Side Two’s opener, ‘Honky Tonk Scat’ pays tribute to the band’s 1940s imagery, something which doesn’t translate at all to their actual music. That’s not to say that it’s not an effective cut. Built on an insistent bass line, this, alongside the Augie Johnson-sung ‘Life Is What You Make It’ is the closest that Side Effect get to pure funk. ‘Finally Found Someone’ also features Johnson on lead vocals. It’s a joyous latin-tinged dancer that is possibly my favourite track on the whole album and perfect for some enterprising DJ to spice up his set. The final member of the group, Louie Patton, gets his chance to shine on the lead vocals for ‘Changes’, a very traditional slow soul song which suits his range perfectly and his cohorts’ harmonies just as well. The album ends with Johnson taking on the vocal duties and with ‘I Know You Can’. It opens with a beautifully delicate intro before bursting into a medium tempo jazz-tinged stormer. Some of the vocal interplay between the group is so intricate that it almost makes the designation of a lead vocalist a pointless exercise.

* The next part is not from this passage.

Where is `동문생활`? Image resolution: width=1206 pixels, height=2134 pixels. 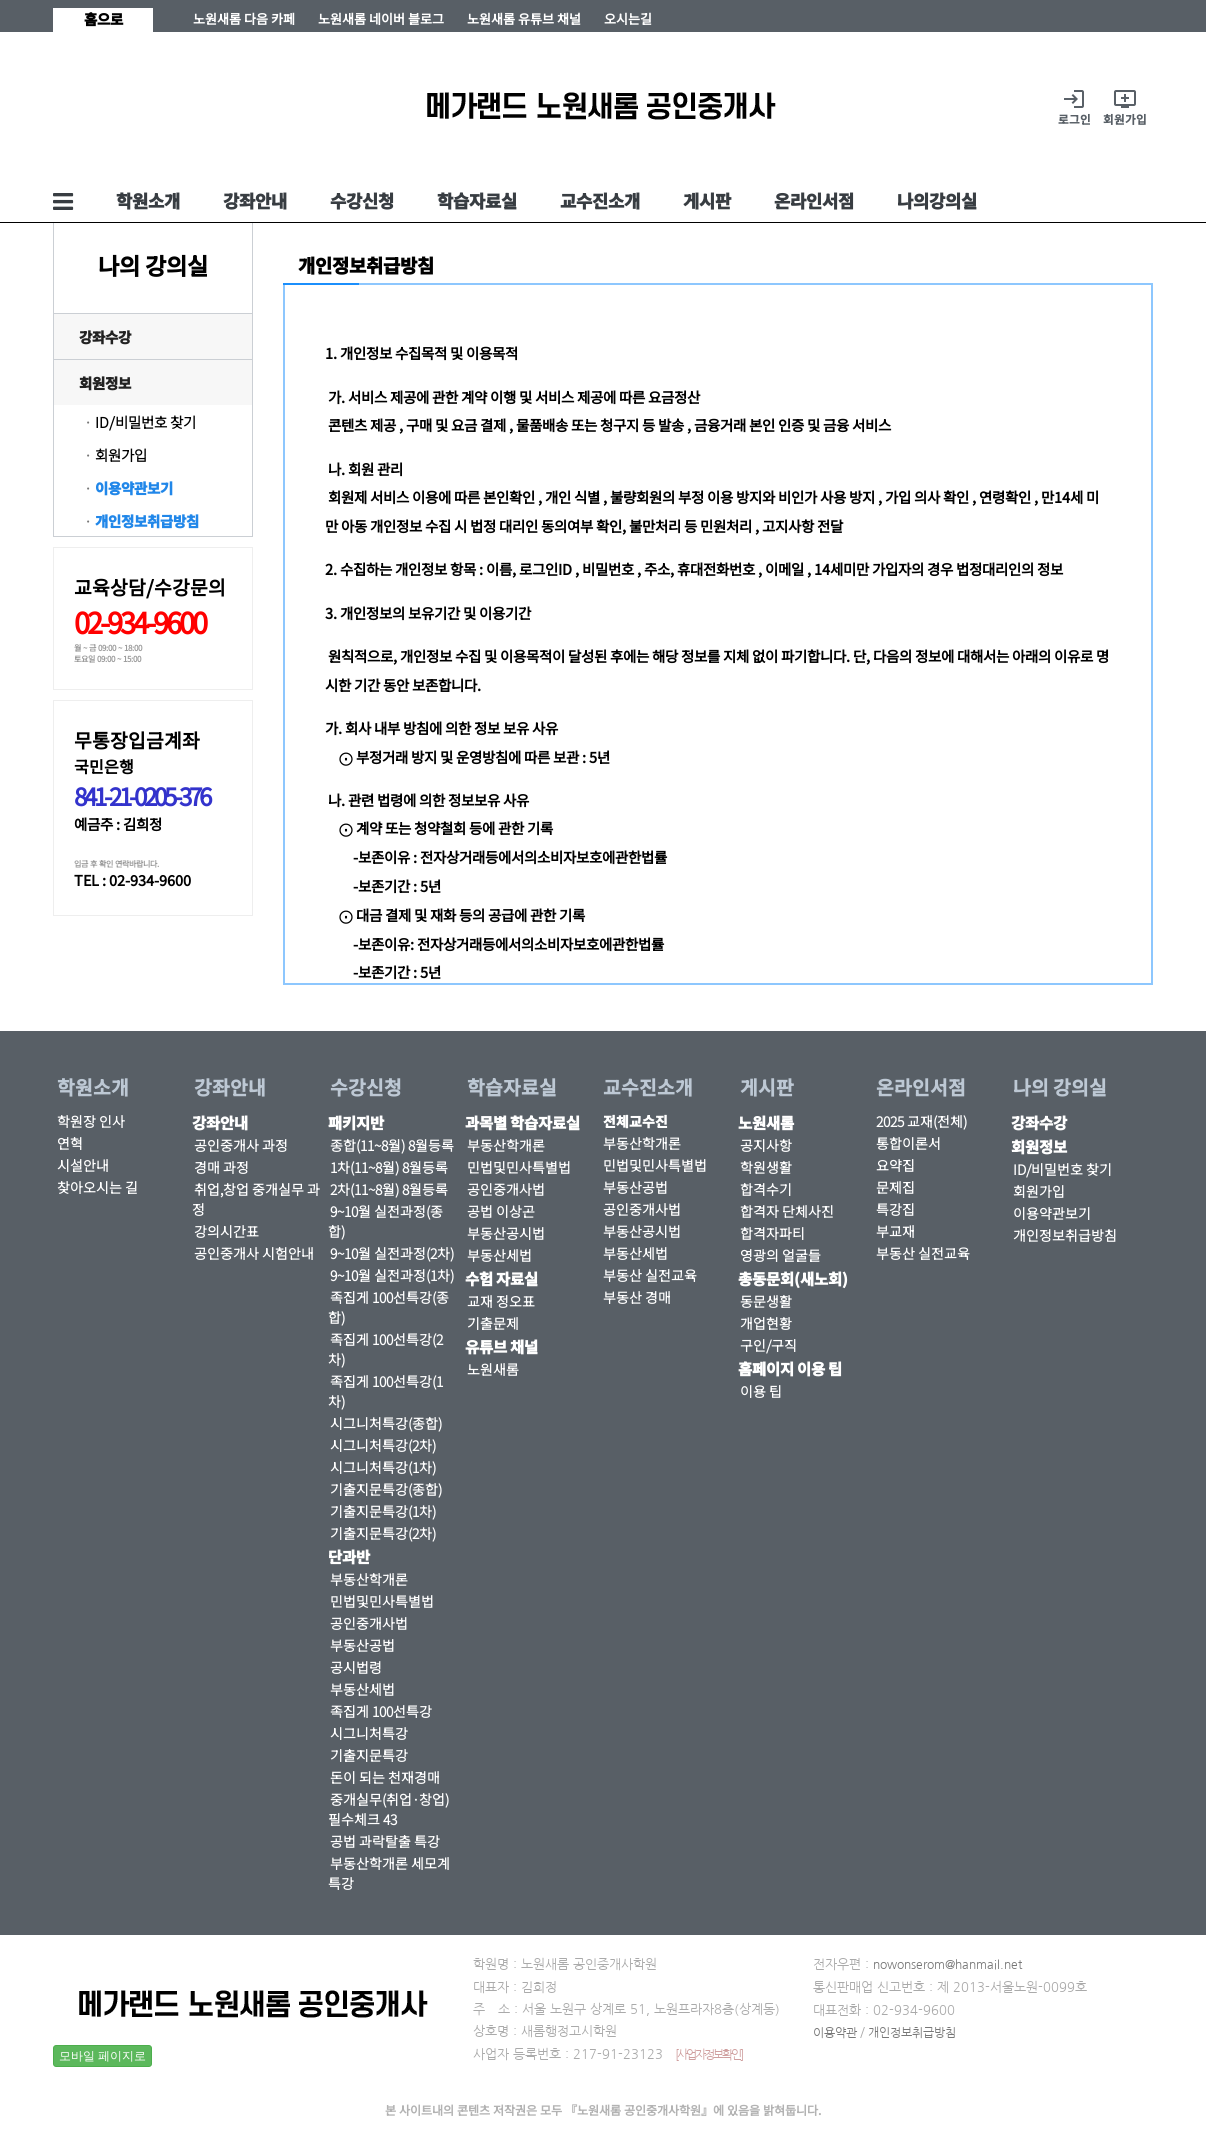 동문생활 is located at coordinates (766, 1301).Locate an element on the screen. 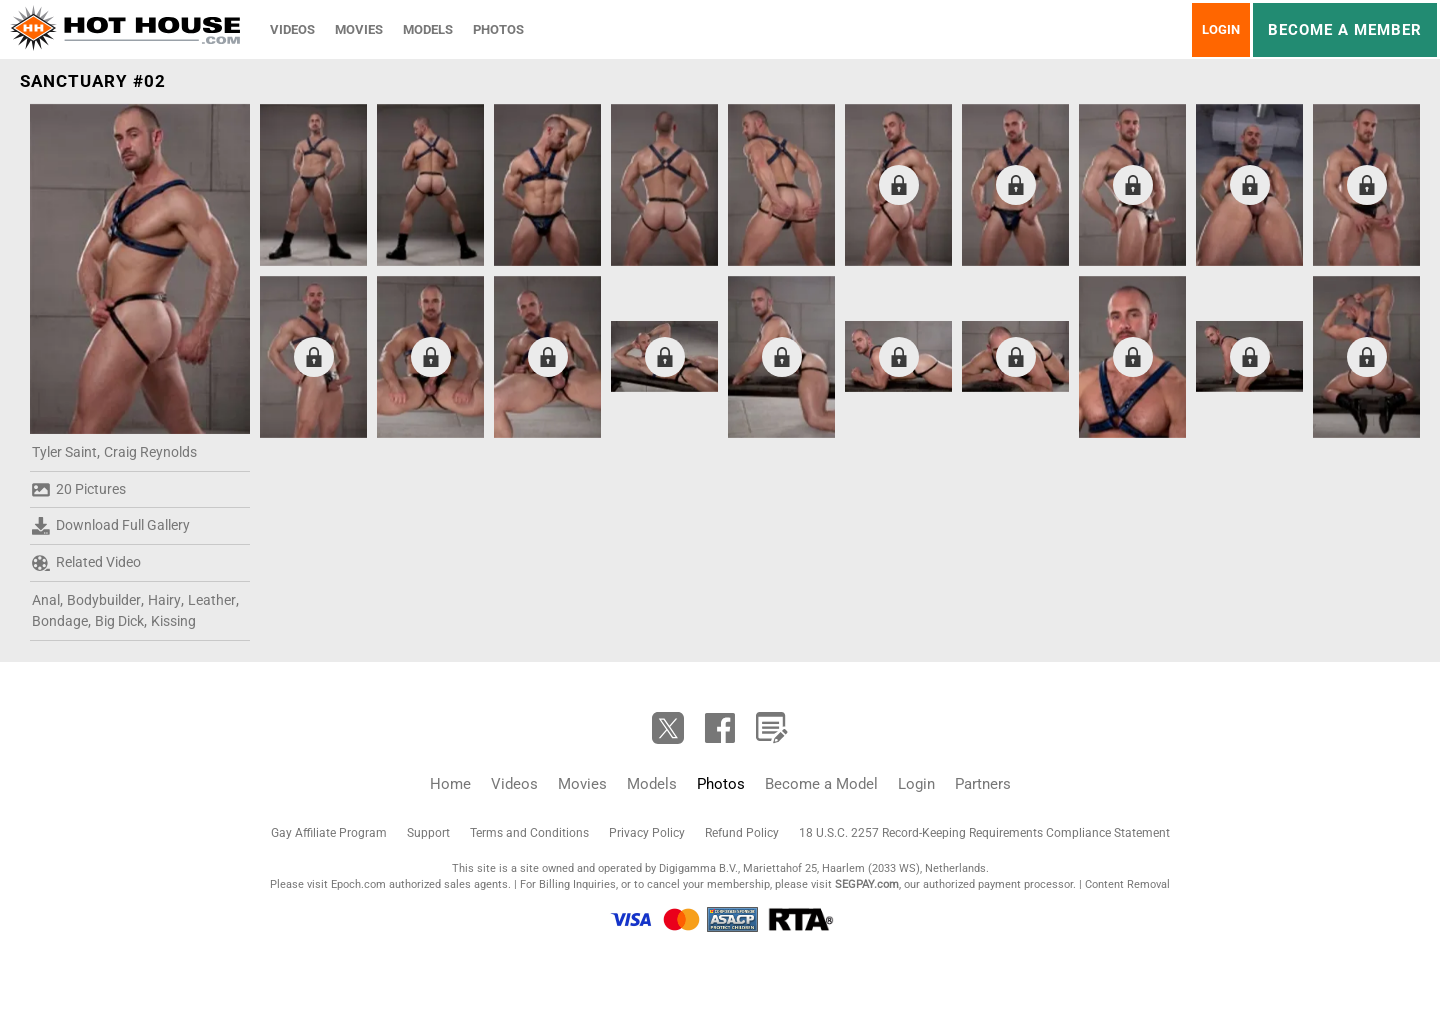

“What You Need” made Side Effect stars and the following year – after losing Lowe, replacing her with Silvia St James – the band released “Going Bananas”. It was another great album mixing soul, a touch of jazz (their most authentic yet, with a cover of the scat classic ‘Cloudburst’) and dance numbers. It saw them championed on the dance floors of the world. They released one final album for Fantasy, “Rainbow Visions”, which continued in the same vein, although its hit was the rather awful ‘Disco Junction’.